====== Records supplied ======

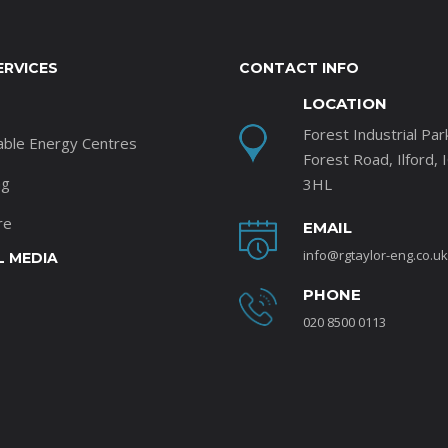
ERVICES
CONTACT INFO
LOCATION
Forest Industrial Par
able Energy Centres
Forest Road, Ilford, 
ng
3HL
re
EMAIL
info@rgtaylor-eng.co.uk
L MEDIA
PHONE
020 8500 0113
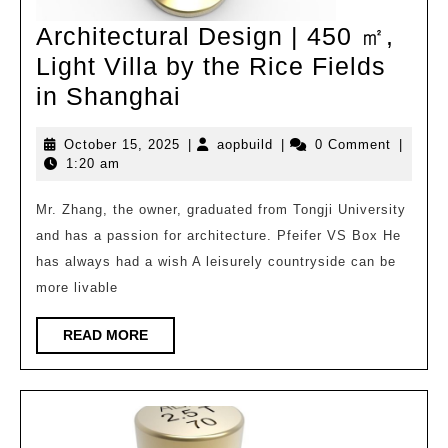
Architectural Design | 450 ㎡,
Light Villa by the Rice Fields
Architectural
in Shanghai
Design
October
aopbuild
October 15, 2025
|
aopbuild
|
0 Comment
|
|
15,
1:20 am
450
2025
㎡,
Mr. Zhang, the owner, graduated from Tongji University
and has a passion for architecture. Pfeifer VS Box He
Light
has always had a wish A leisurely countryside can be
Villa
more livable
by
the
READ
READ MORE
MORE
Rice
Fields
in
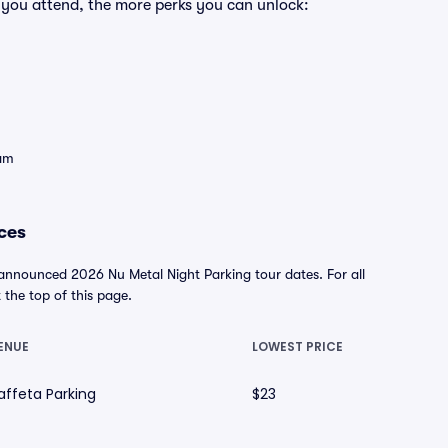
 you attend, the more perks you can unlock:
eam
ces
 announced 2026 Nu Metal Night Parking tour dates. For all
t the top of this page.
ENUE
LOWEST PRICE
affeta Parking
$23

======

Exercise:
Without the pictures, reproduce every record exactly as it appears above.

Output of the exercise:
ERVICES
CONTACT INFO
LOCATION
Forest Industrial Par
able Energy Centres
Forest Road, Ilford, 
ng
3HL
re
EMAIL
info@rgtaylor-eng.co.uk
L MEDIA
PHONE
020 8500 0113
Architectural Design | 450 ㎡,
Light Villa by the Rice Fields
Architectural
in Shanghai
Design
October
aopbuild
October 15, 2025
|
aopbuild
|
0 Comment
|
|
15,
1:20 am
450
2025
㎡,
Mr. Zhang, the owner, graduated from Tongji University
and has a passion for architecture. Pfeifer VS Box He
Light
has always had a wish A leisurely countryside can be
Villa
more livable
by
the
READ
READ MORE
MORE
Rice
Fields
in
 you attend, the more perks you can unlock:
eam
ces
 announced 2026 Nu Metal Night Parking tour dates. For all
t the top of this page.
ENUE
LOWEST PRICE
affeta Parking
$23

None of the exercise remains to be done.